Given the listing below, write out exactly the lines starting with the line that has "the very first moment, you have the right to" and going on through the line that has "lowball offer, made quickly in the hopes you", both kept.
(Supplied data)
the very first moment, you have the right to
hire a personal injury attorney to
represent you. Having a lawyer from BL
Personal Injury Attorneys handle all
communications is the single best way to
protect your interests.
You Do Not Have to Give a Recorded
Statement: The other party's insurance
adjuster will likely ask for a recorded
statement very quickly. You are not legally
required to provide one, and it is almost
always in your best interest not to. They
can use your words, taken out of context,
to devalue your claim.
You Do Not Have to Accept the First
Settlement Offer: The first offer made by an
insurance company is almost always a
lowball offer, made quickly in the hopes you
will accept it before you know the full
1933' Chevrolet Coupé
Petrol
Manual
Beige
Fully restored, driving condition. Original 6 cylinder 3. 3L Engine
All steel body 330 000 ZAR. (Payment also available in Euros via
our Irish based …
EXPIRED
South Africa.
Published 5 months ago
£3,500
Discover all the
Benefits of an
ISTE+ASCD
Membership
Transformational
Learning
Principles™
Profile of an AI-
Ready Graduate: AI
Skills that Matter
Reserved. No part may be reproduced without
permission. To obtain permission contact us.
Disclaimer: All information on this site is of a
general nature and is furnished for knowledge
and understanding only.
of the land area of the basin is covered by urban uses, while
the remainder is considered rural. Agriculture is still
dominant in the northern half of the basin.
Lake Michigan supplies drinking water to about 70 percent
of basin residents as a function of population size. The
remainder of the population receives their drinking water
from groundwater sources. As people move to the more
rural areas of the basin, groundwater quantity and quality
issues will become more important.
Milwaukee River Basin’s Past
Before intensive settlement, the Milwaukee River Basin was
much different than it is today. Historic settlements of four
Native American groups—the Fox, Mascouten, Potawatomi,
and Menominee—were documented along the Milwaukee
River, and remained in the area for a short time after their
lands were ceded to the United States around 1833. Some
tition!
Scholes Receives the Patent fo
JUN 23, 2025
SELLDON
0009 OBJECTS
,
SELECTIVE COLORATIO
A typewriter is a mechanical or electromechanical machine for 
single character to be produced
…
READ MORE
(End Supplied data)
(Supplied data)
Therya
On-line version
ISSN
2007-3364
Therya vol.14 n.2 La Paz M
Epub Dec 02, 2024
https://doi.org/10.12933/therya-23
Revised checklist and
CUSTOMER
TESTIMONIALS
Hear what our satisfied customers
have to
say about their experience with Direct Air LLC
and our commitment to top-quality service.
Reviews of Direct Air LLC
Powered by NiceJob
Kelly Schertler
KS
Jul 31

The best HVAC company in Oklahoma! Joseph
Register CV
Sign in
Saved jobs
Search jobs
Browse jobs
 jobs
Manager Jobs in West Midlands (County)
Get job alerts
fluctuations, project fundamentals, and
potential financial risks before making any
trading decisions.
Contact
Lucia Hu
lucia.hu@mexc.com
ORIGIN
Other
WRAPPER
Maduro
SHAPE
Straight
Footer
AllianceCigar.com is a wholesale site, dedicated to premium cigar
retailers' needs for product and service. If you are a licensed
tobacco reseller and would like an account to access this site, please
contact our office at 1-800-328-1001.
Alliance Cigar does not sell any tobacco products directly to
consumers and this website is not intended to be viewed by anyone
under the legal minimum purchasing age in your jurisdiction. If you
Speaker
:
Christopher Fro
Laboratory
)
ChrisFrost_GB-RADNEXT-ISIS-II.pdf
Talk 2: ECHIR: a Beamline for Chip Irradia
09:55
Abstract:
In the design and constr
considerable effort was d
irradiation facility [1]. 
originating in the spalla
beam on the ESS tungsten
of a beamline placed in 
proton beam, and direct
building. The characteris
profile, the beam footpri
(End Supplied data)
(Supplied data)
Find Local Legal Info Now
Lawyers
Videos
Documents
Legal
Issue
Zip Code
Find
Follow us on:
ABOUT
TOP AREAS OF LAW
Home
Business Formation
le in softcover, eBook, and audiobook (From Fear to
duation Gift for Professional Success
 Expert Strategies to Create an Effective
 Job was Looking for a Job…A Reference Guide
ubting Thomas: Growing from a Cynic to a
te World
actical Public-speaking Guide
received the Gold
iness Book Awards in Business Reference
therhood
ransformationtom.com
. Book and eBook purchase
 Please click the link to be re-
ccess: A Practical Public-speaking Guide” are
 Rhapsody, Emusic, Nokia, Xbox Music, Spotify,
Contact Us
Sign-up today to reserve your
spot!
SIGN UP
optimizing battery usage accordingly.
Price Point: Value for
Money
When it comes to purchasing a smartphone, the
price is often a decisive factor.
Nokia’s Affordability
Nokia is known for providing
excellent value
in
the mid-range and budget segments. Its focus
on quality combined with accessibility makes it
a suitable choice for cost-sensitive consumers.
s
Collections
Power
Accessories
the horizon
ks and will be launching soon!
(End Supplied data)
Answer space:
the very first moment, you have the right to
hire a personal injury attorney to
represent you. Having a lawyer from BL
Personal Injury Attorneys handle all
communications is the single best way to
protect your interests.
You Do Not Have to Give a Recorded
Statement: The other party's insurance
adjuster will likely ask for a recorded
statement very quickly. You are not legally
required to provide one, and it is almost
always in your best interest not to. They
can use your words, taken out of context,
to devalue your claim.
You Do Not Have to Accept the First
Settlement Offer: The first offer made by an
insurance company is almost always a
lowball offer, made quickly in the hopes you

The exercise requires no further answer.